-- Opening Marker --

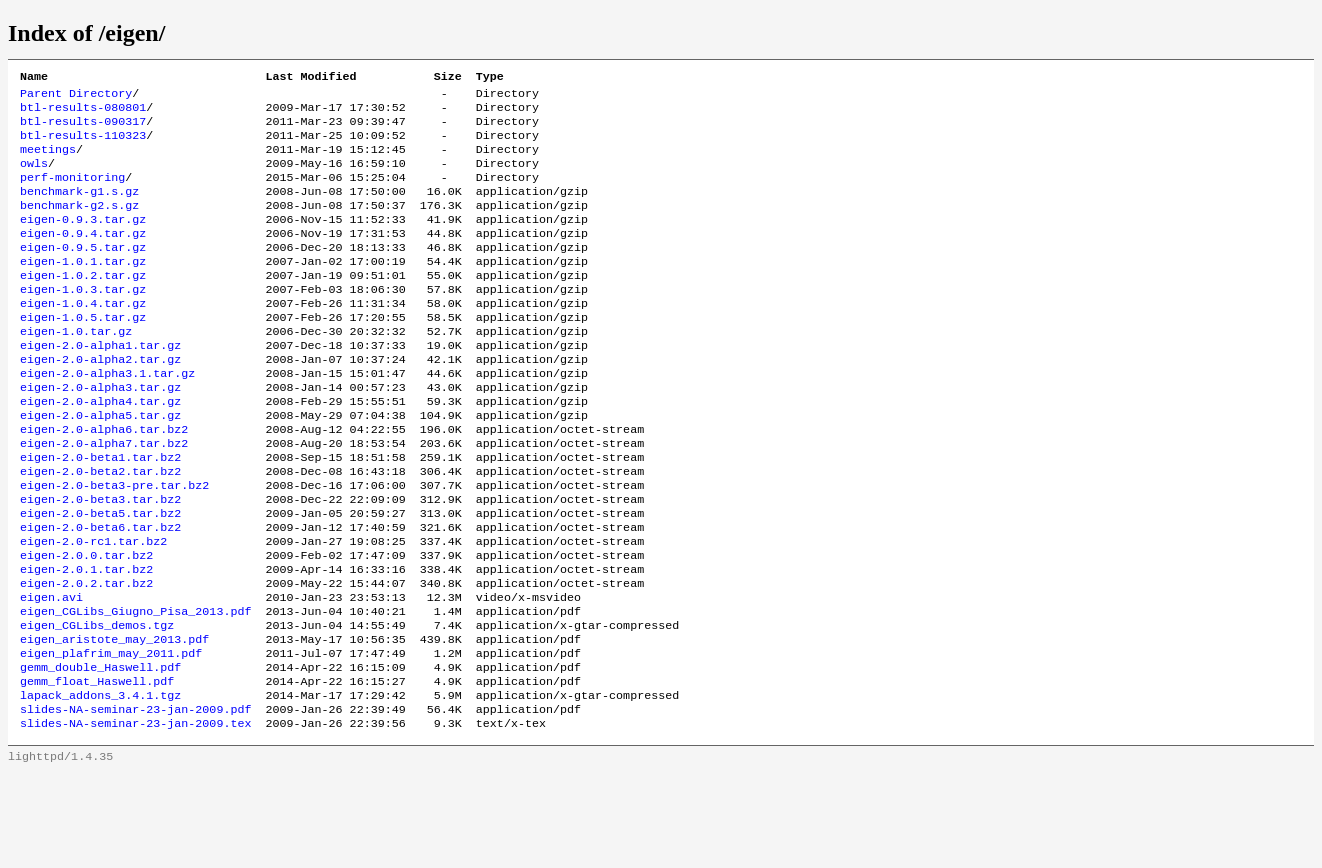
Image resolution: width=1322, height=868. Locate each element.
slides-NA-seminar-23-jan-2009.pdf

-- Closing Marker --
-- Opening Marker --

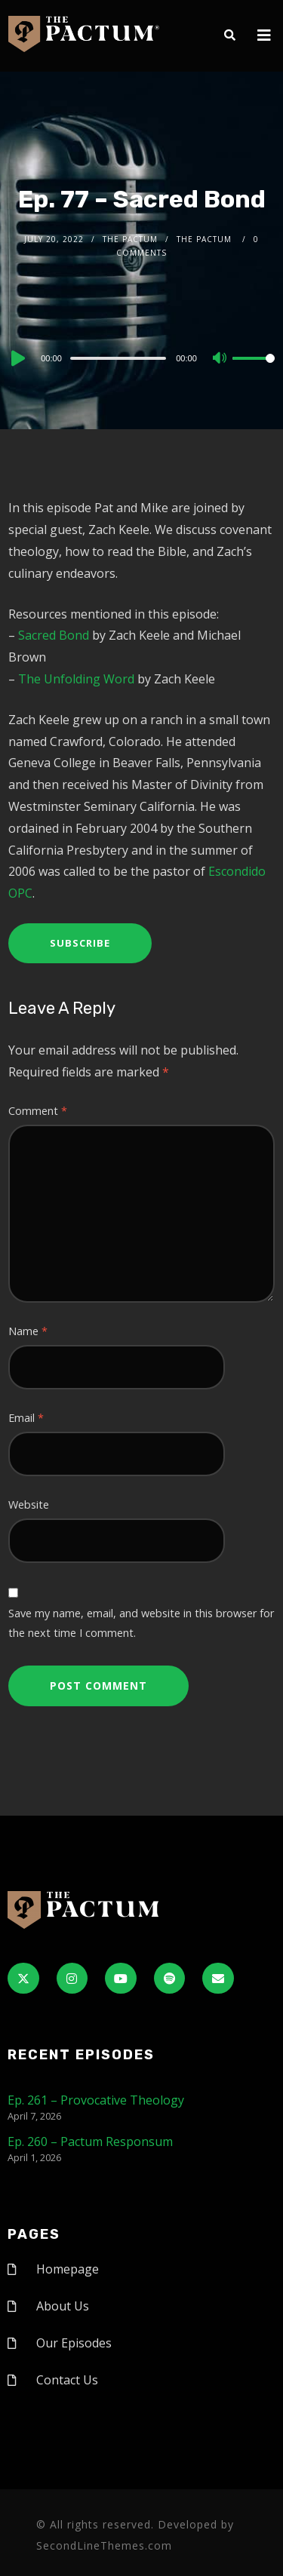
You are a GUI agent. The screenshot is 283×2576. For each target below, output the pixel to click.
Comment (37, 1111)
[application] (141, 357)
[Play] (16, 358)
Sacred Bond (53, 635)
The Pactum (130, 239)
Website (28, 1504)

-- Closing Marker --

ACTIVITY: Looking at the entries above, how many lines contain "each"? State the number and nothing more.

ANSWER SPACE: 2